**Task objective**. Find "طرق القوافل التّجارية" in the records that follow; print that line and each subsequent line through the last one, verbatim and with nothing added.

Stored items

*** Block opens ***

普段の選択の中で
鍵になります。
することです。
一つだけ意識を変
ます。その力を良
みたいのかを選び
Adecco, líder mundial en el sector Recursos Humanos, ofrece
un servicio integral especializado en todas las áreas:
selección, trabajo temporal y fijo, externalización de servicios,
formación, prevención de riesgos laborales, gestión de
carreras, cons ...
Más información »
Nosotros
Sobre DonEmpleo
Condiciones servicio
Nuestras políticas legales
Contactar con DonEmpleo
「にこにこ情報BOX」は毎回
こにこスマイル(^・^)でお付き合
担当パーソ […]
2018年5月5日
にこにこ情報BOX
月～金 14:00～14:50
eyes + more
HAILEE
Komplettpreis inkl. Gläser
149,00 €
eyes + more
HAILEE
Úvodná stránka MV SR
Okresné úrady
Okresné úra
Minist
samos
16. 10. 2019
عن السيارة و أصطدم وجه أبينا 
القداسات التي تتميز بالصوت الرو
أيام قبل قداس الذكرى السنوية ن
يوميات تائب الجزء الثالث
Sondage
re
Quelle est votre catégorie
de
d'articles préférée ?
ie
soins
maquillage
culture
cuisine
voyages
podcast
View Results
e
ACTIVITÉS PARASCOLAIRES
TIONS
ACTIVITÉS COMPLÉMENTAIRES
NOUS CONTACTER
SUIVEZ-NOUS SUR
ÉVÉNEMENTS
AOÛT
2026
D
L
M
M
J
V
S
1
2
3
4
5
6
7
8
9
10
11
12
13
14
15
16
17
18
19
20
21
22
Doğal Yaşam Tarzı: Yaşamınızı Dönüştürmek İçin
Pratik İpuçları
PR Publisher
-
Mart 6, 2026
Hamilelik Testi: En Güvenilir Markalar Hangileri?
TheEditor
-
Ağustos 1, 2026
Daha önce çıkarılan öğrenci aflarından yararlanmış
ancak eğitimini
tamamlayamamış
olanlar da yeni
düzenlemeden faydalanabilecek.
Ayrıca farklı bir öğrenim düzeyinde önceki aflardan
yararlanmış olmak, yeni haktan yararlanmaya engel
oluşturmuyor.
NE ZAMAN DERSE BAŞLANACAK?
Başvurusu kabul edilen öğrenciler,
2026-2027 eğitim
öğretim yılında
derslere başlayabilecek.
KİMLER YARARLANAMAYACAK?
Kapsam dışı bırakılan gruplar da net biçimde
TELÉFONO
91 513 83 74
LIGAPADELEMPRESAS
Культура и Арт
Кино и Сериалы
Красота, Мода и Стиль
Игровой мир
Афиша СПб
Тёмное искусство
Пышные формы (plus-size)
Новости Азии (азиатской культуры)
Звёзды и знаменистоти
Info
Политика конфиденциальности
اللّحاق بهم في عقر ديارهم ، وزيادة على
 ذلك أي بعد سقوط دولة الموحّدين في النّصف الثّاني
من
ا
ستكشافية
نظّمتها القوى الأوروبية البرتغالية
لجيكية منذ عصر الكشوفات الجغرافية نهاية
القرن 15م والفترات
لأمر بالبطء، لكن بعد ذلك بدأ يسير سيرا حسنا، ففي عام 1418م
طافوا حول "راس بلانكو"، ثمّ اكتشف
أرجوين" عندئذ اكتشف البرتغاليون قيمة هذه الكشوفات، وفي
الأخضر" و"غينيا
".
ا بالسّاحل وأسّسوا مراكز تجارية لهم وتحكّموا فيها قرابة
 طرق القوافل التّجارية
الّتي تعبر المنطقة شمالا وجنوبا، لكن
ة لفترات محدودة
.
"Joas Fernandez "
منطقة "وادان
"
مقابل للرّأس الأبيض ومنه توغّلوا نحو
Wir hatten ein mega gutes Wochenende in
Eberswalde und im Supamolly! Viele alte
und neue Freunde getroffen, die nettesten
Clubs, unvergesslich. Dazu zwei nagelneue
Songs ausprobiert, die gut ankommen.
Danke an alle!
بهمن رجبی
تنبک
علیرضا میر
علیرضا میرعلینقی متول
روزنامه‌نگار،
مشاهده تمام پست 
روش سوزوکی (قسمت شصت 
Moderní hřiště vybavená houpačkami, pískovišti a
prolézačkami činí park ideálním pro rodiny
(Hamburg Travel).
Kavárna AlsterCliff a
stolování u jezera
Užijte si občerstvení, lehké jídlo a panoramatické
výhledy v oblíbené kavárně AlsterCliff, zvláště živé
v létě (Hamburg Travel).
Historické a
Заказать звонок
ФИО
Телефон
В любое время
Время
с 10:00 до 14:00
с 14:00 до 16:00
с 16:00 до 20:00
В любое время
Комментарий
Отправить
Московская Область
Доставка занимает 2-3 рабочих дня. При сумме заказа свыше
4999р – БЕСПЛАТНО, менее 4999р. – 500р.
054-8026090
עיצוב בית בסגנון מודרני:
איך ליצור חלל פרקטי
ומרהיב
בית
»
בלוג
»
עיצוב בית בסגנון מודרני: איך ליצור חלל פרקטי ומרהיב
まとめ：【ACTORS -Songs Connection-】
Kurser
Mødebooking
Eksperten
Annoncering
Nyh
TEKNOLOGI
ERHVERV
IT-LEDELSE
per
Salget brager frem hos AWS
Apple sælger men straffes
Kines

*** Block closes ***

**Written reply**.
 طرق القوافل التّجارية
الّتي تعبر المنطقة شمالا وجنوبا، لكن
ة لفترات محدودة
.
"Joas Fernandez "
منطقة "وادان
"
مقابل للرّأس الأبيض ومنه توغّلوا نحو
Wir hatten ein mega gutes Wochenende in
Eberswalde und im Supamolly! Viele alte
und neue Freunde getroffen, die nettesten
Clubs, unvergesslich. Dazu zwei nagelneue
Songs ausprobiert, die gut ankommen.
Danke an alle!
بهمن رجبی
تنبک
علیرضا میر
علیرضا میرعلینقی متول
روزنامه‌نگار،
مشاهده تمام پست 
روش سوزوکی (قسمت شصت 
Moderní hřiště vybavená houpačkami, pískovišti a
prolézačkami činí park ideálním pro rodiny
(Hamburg Travel).
Kavárna AlsterCliff a
stolování u jezera
Užijte si občerstvení, lehké jídlo a panoramatické
výhledy v oblíbené kavárně AlsterCliff, zvláště živé
v létě (Hamburg Travel).
Historické a
Заказать звонок
ФИО
Телефон
В любое время
Время
с 10:00 до 14:00
с 14:00 до 16:00
с 16:00 до 20:00
В любое время
Комментарий
Отправить
Московская Область
Доставка занимает 2-3 рабочих дня. При сумме заказа свыше
4999р – БЕСПЛАТНО, менее 4999р. – 500р.
054-8026090
עיצוב בית בסגנון מודרני:
איך ליצור חלל פרקטי
ומרהיב
בית
»
בלוג
»
עיצוב בית בסגנון מודרני: איך ליצור חלל פרקטי ומרהיב
まとめ：【ACTORS -Songs Connection-】
Kurser
Mødebooking
Eksperten
Annoncering
Nyh
TEKNOLOGI
ERHVERV
IT-LEDELSE
per
Salget brager frem hos AWS
Apple sælger men straffes
Kines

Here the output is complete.